Spilled Chemicals – During the shaking, many items could have been knocked from their storage compartments including household chemicals and cleaning supplies. While this sounds pretty benign, the chemicals in your home we call ‘toilet bowl cleaner’, ‘bleach’, ‘vinegar’, ‘rubbing alcohol’, and more are often very corrosive, acidic, and highly reactive with other common goods in your cabinets. The dangers of coming into contact with these or even cross contaminating these chemicals can result in deadly toxic vapors, damage to your eyes and respiratory system, and more. Know the dangerous household chemicals in your home, don’t store reactive chemicals near each other, and clean up any spills quickly and dispose of properly.
Potential Falling Objects – This seems like a no-brainer, but giving your home a top to bottom thorough inspection of things that might have become loose, or have the potential to either tip over, fall off a shelf, or otherwise fall to the ground after the quake is the next step. Ensure that once you begin the clean up process that you aren’t exposing yourself to more hazards that you didn’t see because you weren’t looking for them.

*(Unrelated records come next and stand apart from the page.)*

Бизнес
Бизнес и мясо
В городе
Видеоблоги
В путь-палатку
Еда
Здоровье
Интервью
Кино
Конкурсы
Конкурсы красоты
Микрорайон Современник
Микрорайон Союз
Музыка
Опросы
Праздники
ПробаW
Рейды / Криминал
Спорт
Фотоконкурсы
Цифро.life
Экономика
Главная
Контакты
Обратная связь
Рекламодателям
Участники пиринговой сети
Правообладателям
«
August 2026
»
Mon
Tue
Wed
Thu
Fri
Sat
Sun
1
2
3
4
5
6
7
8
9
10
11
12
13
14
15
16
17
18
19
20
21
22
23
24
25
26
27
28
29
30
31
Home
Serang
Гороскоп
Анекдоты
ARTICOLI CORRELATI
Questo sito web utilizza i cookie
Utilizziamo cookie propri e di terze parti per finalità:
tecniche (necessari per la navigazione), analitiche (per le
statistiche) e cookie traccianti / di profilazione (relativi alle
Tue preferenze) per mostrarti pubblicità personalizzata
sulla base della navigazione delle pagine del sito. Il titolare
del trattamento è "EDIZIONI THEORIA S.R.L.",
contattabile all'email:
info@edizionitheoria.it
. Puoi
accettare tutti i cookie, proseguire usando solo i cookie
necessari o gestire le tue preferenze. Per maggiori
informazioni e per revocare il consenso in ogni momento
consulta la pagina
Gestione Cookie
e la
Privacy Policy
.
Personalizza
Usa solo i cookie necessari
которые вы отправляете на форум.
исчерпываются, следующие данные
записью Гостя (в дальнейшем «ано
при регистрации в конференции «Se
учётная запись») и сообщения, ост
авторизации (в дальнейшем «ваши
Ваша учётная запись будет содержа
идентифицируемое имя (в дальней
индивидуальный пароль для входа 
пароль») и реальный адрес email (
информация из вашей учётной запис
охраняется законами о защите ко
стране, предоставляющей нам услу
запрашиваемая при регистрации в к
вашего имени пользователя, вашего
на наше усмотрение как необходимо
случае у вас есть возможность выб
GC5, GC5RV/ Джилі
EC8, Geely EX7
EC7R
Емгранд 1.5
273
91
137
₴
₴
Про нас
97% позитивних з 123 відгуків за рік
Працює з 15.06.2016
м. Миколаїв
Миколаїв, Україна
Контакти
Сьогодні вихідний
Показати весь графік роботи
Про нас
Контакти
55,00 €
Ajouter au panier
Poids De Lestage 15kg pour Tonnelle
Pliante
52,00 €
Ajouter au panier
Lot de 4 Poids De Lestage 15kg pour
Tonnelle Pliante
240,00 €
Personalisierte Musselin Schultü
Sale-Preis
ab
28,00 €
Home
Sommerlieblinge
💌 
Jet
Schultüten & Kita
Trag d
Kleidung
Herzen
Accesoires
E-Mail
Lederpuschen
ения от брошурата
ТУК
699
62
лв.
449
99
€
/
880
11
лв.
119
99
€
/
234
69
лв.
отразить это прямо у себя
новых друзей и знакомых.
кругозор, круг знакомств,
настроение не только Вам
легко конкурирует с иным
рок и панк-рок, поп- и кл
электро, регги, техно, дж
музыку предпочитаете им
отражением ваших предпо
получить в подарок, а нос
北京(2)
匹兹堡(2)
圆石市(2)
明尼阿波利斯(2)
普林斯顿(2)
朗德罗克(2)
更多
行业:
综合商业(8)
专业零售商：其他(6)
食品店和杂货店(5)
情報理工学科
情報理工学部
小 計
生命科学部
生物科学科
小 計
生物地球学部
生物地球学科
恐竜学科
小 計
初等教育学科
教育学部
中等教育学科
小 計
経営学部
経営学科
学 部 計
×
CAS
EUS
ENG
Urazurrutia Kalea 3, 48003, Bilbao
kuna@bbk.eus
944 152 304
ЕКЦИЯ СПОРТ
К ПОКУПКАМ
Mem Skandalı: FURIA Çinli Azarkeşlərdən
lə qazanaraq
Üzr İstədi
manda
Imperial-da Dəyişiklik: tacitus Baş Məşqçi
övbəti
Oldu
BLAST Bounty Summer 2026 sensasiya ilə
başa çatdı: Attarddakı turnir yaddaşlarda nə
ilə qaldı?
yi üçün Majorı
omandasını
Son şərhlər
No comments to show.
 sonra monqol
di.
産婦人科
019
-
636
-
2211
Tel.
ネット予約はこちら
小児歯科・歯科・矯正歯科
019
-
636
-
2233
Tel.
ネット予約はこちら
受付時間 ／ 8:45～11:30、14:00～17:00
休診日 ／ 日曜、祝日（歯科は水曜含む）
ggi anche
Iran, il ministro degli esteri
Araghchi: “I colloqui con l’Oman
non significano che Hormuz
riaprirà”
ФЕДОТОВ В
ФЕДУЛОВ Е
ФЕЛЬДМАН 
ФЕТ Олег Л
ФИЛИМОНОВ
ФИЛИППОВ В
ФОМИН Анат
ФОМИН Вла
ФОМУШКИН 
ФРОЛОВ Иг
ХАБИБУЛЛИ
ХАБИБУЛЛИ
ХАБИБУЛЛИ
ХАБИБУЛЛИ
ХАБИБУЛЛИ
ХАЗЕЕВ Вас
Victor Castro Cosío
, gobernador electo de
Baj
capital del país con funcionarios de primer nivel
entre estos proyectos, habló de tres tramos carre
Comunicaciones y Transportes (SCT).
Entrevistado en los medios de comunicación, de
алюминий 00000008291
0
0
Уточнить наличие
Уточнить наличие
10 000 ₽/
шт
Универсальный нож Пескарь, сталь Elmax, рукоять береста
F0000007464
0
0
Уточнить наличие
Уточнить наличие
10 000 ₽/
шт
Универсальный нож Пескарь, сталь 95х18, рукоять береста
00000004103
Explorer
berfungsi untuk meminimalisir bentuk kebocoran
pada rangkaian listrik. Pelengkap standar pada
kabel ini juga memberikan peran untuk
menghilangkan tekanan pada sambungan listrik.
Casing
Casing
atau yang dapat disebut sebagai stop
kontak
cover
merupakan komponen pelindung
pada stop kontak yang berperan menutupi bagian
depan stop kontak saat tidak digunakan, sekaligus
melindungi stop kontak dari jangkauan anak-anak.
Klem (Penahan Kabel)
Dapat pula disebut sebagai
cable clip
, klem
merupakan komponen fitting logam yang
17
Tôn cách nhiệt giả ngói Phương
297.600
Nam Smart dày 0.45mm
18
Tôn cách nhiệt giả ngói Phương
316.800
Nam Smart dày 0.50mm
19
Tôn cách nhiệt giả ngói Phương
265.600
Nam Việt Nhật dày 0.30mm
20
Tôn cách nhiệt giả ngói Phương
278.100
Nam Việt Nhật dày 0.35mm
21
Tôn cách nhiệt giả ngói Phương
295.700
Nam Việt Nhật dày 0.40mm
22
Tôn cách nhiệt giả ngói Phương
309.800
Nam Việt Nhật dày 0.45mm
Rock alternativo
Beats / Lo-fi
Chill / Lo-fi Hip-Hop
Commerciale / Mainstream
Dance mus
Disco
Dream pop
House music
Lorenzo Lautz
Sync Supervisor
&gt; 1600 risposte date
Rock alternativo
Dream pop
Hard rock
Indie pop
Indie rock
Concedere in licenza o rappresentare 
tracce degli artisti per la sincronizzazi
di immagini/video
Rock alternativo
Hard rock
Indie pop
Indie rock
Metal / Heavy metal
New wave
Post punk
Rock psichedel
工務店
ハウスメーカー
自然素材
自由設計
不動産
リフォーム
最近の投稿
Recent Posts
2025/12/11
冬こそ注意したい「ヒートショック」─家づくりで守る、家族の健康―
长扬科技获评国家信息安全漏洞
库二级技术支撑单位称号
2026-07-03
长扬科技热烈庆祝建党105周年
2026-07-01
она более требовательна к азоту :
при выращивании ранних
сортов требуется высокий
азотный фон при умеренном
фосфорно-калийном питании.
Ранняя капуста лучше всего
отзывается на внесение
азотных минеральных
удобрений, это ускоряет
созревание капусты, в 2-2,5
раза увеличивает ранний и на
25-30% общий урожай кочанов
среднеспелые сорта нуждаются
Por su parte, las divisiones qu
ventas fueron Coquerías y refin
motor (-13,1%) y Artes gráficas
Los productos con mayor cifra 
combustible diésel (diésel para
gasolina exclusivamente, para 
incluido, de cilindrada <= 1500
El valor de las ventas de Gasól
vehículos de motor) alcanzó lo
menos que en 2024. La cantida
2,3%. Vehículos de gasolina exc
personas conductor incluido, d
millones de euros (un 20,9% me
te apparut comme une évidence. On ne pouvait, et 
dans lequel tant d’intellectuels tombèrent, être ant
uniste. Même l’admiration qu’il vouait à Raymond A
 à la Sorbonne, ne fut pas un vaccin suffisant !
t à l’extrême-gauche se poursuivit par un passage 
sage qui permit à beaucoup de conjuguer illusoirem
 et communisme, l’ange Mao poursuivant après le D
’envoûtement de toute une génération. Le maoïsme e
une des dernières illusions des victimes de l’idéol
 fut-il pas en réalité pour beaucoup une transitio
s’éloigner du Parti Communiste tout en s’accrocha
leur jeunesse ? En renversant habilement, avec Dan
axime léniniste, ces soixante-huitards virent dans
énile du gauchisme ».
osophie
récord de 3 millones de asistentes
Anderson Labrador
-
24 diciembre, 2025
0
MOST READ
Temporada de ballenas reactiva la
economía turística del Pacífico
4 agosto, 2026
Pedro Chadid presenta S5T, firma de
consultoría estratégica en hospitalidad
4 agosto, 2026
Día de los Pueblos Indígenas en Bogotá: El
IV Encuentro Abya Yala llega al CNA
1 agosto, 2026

So now you’re safe, you’ve evaluated whether or not you needed to take further action on your home regarding the potential shutting off of your gas/electrical/water lines and taken a thorough walk-through of your home to remove any other hazards that you find. Depending on the severity of the quake, the next steps are going to be survival. You may find yourself in the dead of winter without power or gas, it might be in the middle of the night, and likely grocery stores are going to be wiped out of food quickly, if they are even open to begin with.
I cannot stress how badly a situation like this could look for Alaska in the wintertime with minimal ways of getting supplies in and out of the state, so taking action NOW to figure out what your post-earthquake situation needs to look like is paramount. Here are some good questions to ask yourself:
-If the quake happened in the winter, how could I keep myself or my home warm if needed?
-How many days of food am I comfortable with having as an emergency supply?
-How much water will I need for drinking, per person, per day?
-How would I boil water, if needed, and cook my meals?
-How will I provide security for my family from looters, rioters, or other potential hazards from people?
-How will I communicate with others? Do I need a HAM radio? Do I need an emergency radio? What channels do I listen to?
-How will I travel nearby to look for help, food, supplies, others?
-Does the rest of my family, children included, know where to go as a rendezvous point if we are separated?
-What are some basic survival skills for the area I’m in? How do I learn these skills?
If we took the time to elaborate on all the questions above, it would take volumes of text to thoroughly cover all the necessary information if the situation was as bad as it could be. Again, we got lucky…VERY lucky this time. Instead of pulling bodies from rubble, people freezing to death, and whatever else could happen from a worst case scenario perspective, Alaskans had the luxury of creating memes, cleaning up their homes, and replacing a few items.